◆ **Problem requirements**
Only lines with the string "Find" matter here; gather them from the material below.

◆ **Data excerpts**
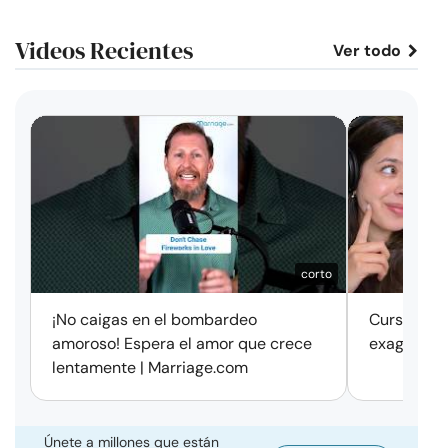
Videos Recientes
Ver todo
corto
¡No caigas en el bombardeo
Cursos de 
amoroso! Espera el amor que crece
exageració
lentamente | Marriage.com
Únete a millones que están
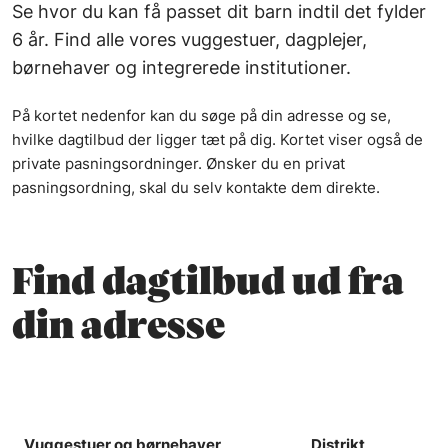
Se hvor du kan få passet dit barn indtil det fylder
6 år. Find alle vores vuggestuer, dagplejer,
børnehaver og integrerede institutioner.
På kortet nedenfor kan du søge på din adresse og se,
hvilke dagtilbud der ligger tæt på dig. Kortet viser også de
private pasningsordninger. Ønsker du en privat
pasningsordning, skal du selv kontakte dem direkte.
Find dagtilbud ud fra
din adresse
Vuggestuer og børnehaver
Distrikt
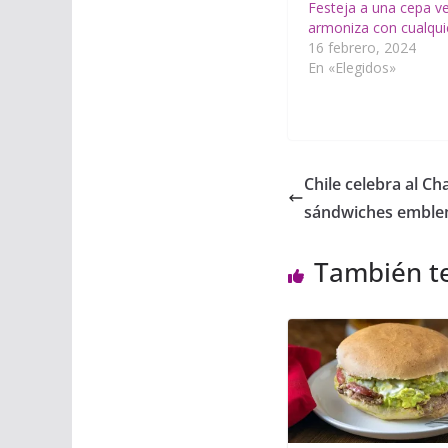
Festeja a una cepa ve
armoniza con cualqui
16 febrero, 2024
En «Elegidos»
Chile celebra al Ch
sándwiches emble
También t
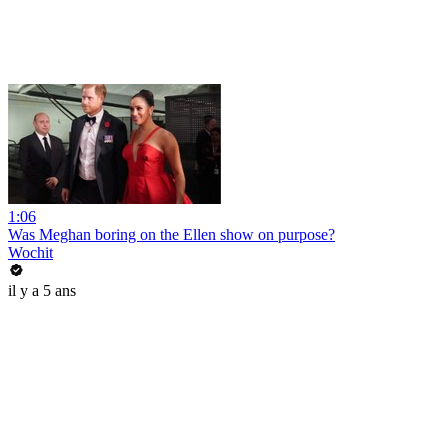
1:06
Was Meghan boring on the Ellen show on purpose?
Wochit
il y a 5 ans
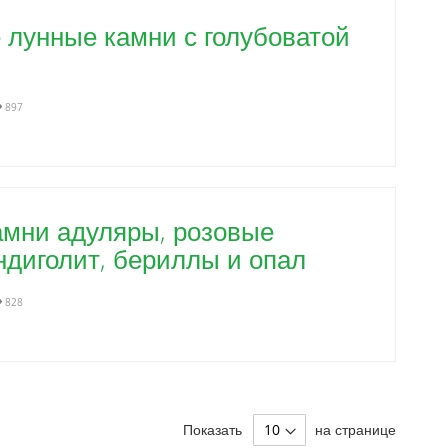
 лунные камни с голубоватой
897
амни адуляры, розовые
ндиголит, бериллы и опал
828
g page
Показать
на странице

◆ **Written response**
6 år. Find alle vores vuggestuer, dagplejer,
Find dagtilbud ud fra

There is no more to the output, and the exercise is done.